**Task prompt**.
The expected response is a copy of every line in the entries below that includes the word "серии".

[Extracted page text data]
=== Begin Enclosure ===

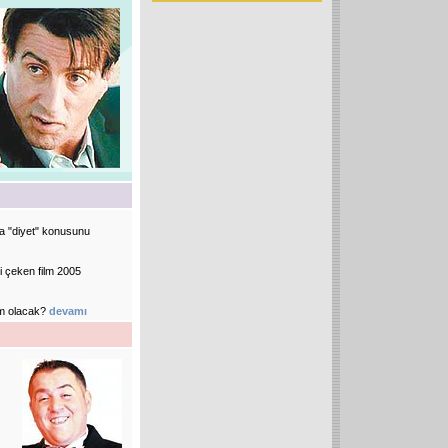
la "diyet" konusunu
i çeken film 2005
im olacak?
devamı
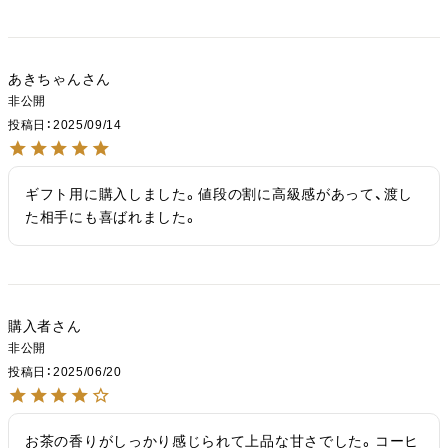
あきちゃん
非公開
投稿日
2025/09/14
ギフト用に購入しました。値段の割に高級感があって、渡し
た相手にも喜ばれました。
購入者
非公開
投稿日
2025/06/20
お茶の香りがしっかり感じられて上品な甘さでした。コーヒ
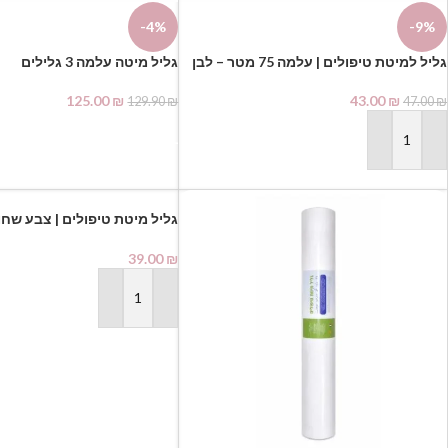
-4%
-9%
גליל למיטת טיפולים | עלמה 75 מטר – לבן
גליל מיטה עלמה 3 גלילים
125.00
₪
43.00
₪
129.90
₪
47.00
₪
בחר אפשרויות
הוספה לסל
גליל מיטת טיפולים | צבע שחו
ביוטי
39.00
₪
הוספה לסל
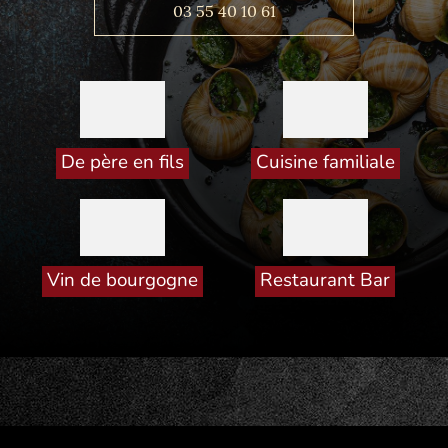
03 55 40 10 61
De père en fils
Cuisine familiale
Vin de bourgogne
Restaurant Bar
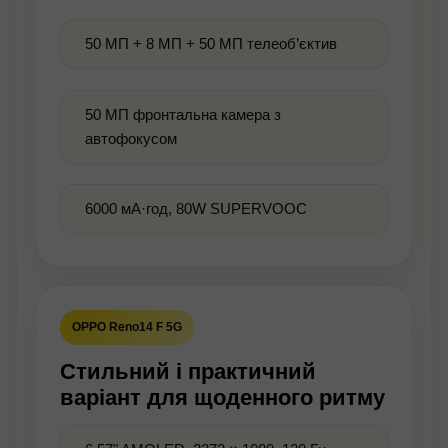
50 МП + 8 МП + 50 МП телеоб’єктив
50 МП фронтальна камера з
автофокусом
6000 мА·год, 80W SUPERVOOC
OPPO Reno14 F 5G
Стильний і практичний
варіант для щоденного ритму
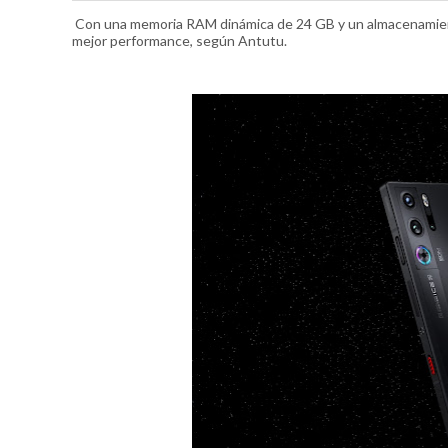
Con una memoria RAM dinámica de 24 GB y un almacenamien
mejor performance, según Antutu.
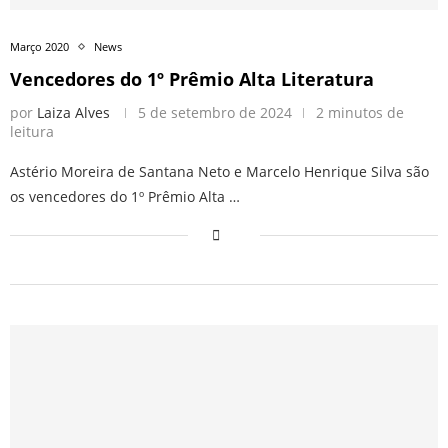
Março 2020
News
Vencedores do 1º Prêmio Alta Literatura
por
Laiza Alves
5 de setembro de 2024
2 minutos de
leitura
Astério Moreira de Santana Neto e Marcelo Henrique Silva são
os vencedores do 1º Prêmio Alta …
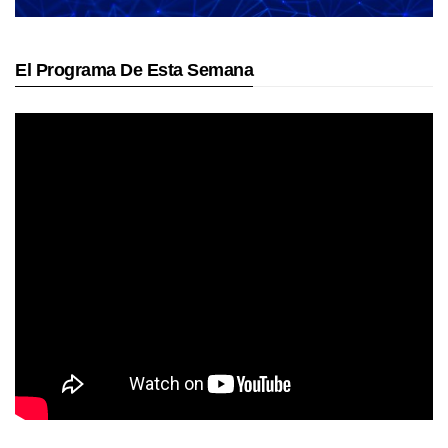
El Programa De Esta Semana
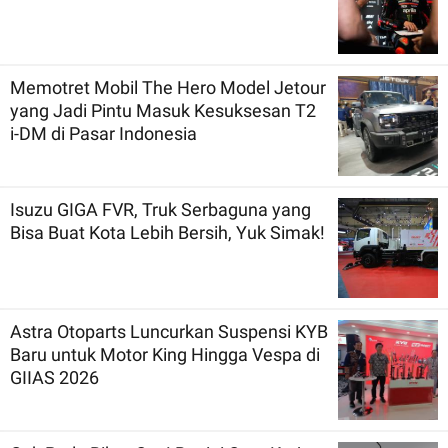
Memotret Mobil The Hero Model Jetour
yang Jadi Pintu Masuk Kesuksesan T2
i-DM di Pasar Indonesia
Isuzu GIGA FVR, Truk Serbaguna yang
Bisa Buat Kota Lebih Bersih, Yuk Simak!
Astra Otoparts Luncurkan Suspensi KYB
Baru untuk Motor King Hingga Vespa di
GIIAS 2026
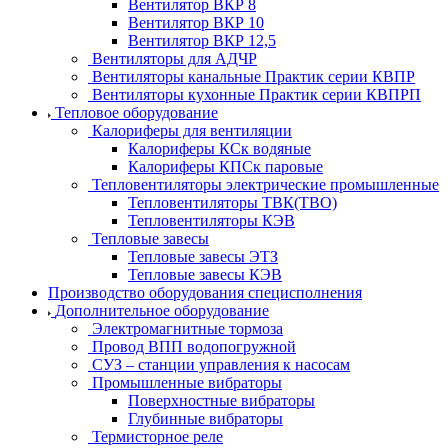
Вентилятор ВКР 8
Вентилятор ВКР 10
Вентилятор ВКР 12,5
Вентиляторы для АДЧР
Вентиляторы канальные Практик серии КВПР
Вентиляторы кухонные Практик серии КВПРП
Тепловое оборудование
Калориферы для вентиляции
Калориферы КСк водяные
Калориферы КПСк паровые
Тепловентиляторы электрические промышленные
Тепловентиляторы ТВК(ТВО)
Тепловентиляторы КЭВ
Тепловые завесы
Тепловые завесы ЭТЗ
Тепловые завесы КЭВ
Производство оборудования специсполнения
Дополнительное оборудование
Электромагнитные тормоза
Провод ВПП водопогружной
СУЗ – станции управления к насосам
Промышленные вибраторы
Поверхностные вибраторы
Глубинные вибраторы
Термисторное реле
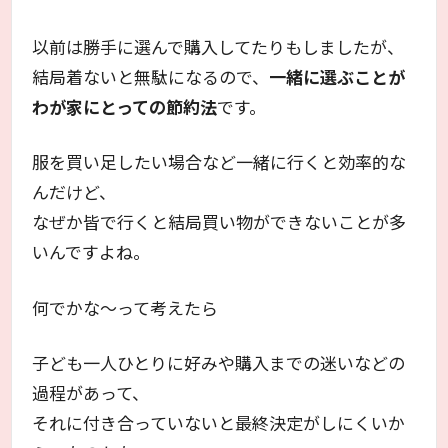
以前は勝手に選んで購入してたりもしましたが、
結局着ないと無駄になるので、
一緒に選ぶことが
わが家にとっての節約法
です。
服を買い足したい場合など一緒に行くと効率的な
んだけど、
なぜか皆で行くと結局買い物ができないことが多
いんですよね。
何でかな～って考えたら
子ども一人ひとりに好みや購入までの迷いなどの
過程があって、
それに付き合っていないと最終決定がしにくいか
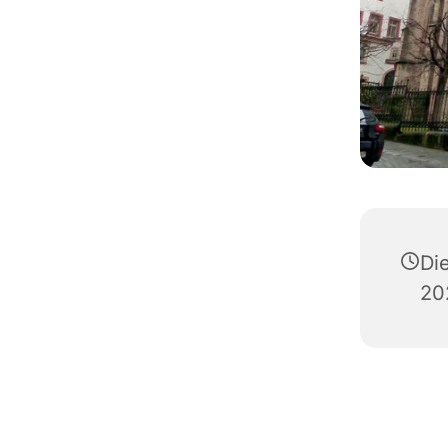
Di
20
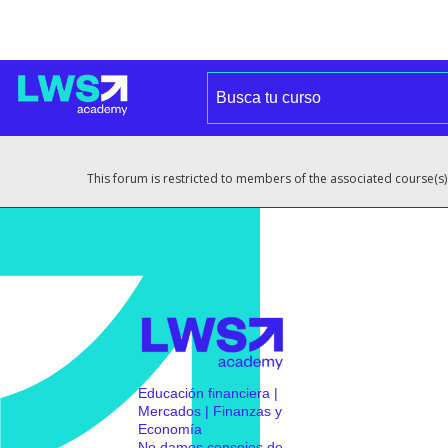
This forum is restricted to members of the associated course(s)
Educación financiera |
Mercados | Finanzas y
Economía
No damos consejos de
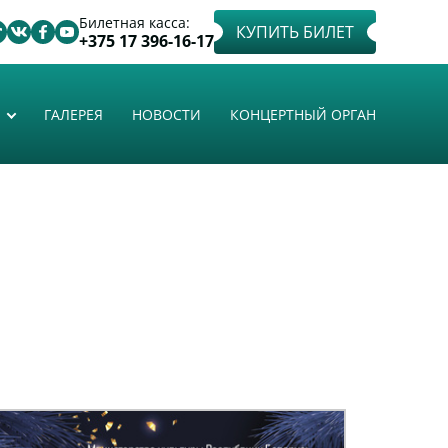
Билетная касса:
КУПИТЬ БИЛЕТ
+375 17 396-16-17
ГАЛЕРЕЯ
НОВОСТИ
КОНЦЕРТНЫЙ ОРГАН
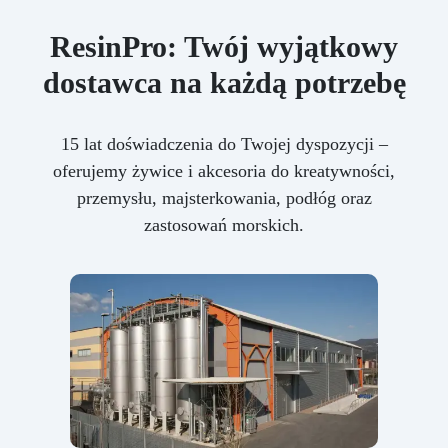
ResinPro: Twój wyjątkowy
dostawca na każdą potrzebę
15 lat doświadczenia do Twojej dyspozycji –
oferujemy żywice i akcesoria do kreatywności,
przemysłu, majsterkowania, podłóg oraz
zastosowań morskich.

=== End Enclosure ===

**Problem solution**.
Вентиляторы канальные Практик серии КВПР
Вентиляторы кухонные Практик серии КВПРП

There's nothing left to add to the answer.